-- MATERIAL FOR THE TASK follows --

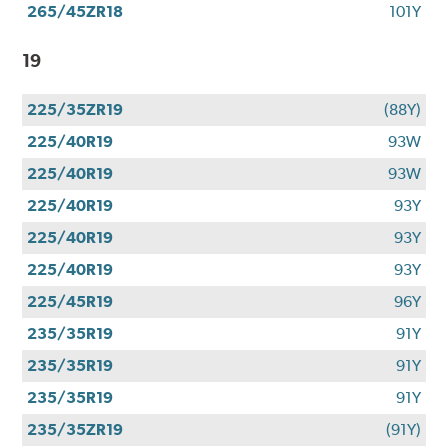
265/45ZR18
101Y
19
225/35ZR19
(88Y)
225/40R19
93W
225/40R19
93W
225/40R19
93Y
225/40R19
93Y
225/40R19
93Y
225/45R19
96Y
235/35R19
91Y
235/35R19
91Y
235/35R19
91Y
235/35ZR19
(91Y)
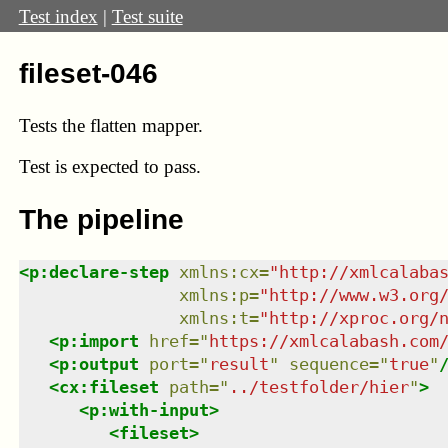
Test index
|
Test suite
fileset-046
Tests the flatten mapper.
Test
is expected to pass.
The pipeline
<
p:declare-step
xmlns
:
cx
=
"
http://xmlcalaba
xmlns
:
p
=
"
http://www.w3.org
xmlns
:
t
=
"
http://xproc.org/
<
p:import
href
=
"
https://xmlcalabash.com
<
p:output
port
=
"
result
"
sequence
=
"
true
"
<
cx:fileset
path
=
"
../testfolder/hier
"
>
<
p:with-input
>
<
fileset
>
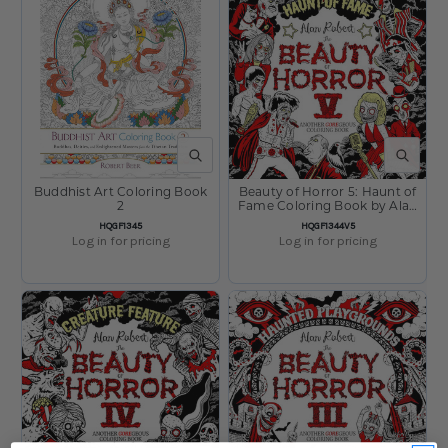
QUICK VIEW
QUICK V
Buddhist Art Coloring Book
Beauty of Horror 5: Haunt of
2
Fame Coloring Book by Alan
Robert
SKU:
SKU:
HQGF1345
HQGF1344V5
Log in for pricing
Log in for pricing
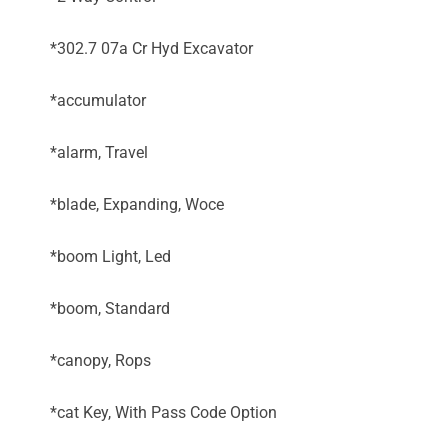
*302.7 07a Cr Hyd Excavator
*accumulator
*alarm, Travel
*blade, Expanding, Woce
*boom Light, Led
*boom, Standard
*canopy, Rops
*cat Key, With Pass Code Option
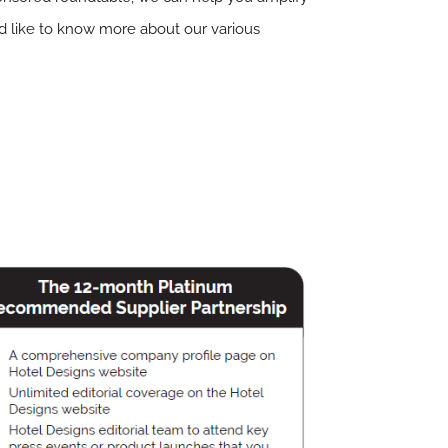
ld like to know more about our various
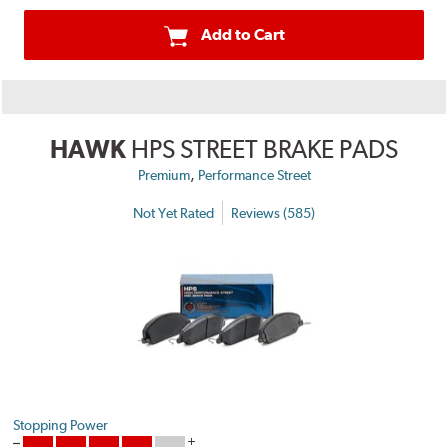
Add to Cart
HAWK
HPS STREET BRAKE PADS
,
Premium
Performance Street
Not Yet Rated
Reviews (585)
Stopping Power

-- MATERIAL FOR THE TASK concluded --

#### [INSTRUCTIONS FOR THE TASK]
The answer must restate every entry word for word, with the pictures left out.

#### [SOLUTION FOR THIS TASK]
265/45ZR18
101Y
19
225/35ZR19
(88Y)
225/40R19
93W
225/40R19
93W
225/40R19
93Y
225/40R19
93Y
225/40R19
93Y
225/45R19
96Y
235/35R19
91Y
235/35R19
91Y
235/35R19
91Y
235/35ZR19
(91Y)
Test index
|
Test suite
fileset-046
Tests the flatten mapper.
Test
is expected to pass.
The pipeline
<
p:declare-step
xmlns
:
cx
=
"
http://xmlcalaba
xmlns
:
p
=
"
http://www.w3.org
xmlns
:
t
=
"
http://xproc.org/
<
p:import
href
=
"
https://xmlcalabash.com
<
p:output
port
=
"
result
"
sequence
=
"
true
"
<
cx:fileset
path
=
"
../testfolder/hier
"
>
<
p:with-input
>
<
fileset
>
QUICK VIEW
QUICK V
Buddhist Art Coloring Book
Beauty of Horror 5: Haunt of
2
Fame Coloring Book by Alan
Robert
SKU:
SKU:
HQGF1345
HQGF1344V5
Log in for pricing
Log in for pricing
*302.7 07a Cr Hyd Excavator
*accumulator
*alarm, Travel
*blade, Expanding, Woce
*boom Light, Led
*boom, Standard
*canopy, Rops
*cat Key, With Pass Code Option
ld like to know more about our various
Add to Cart
HAWK
HPS STREET BRAKE PADS
,
Premium
Performance Street
Not Yet Rated
Reviews (585)
Stopping Power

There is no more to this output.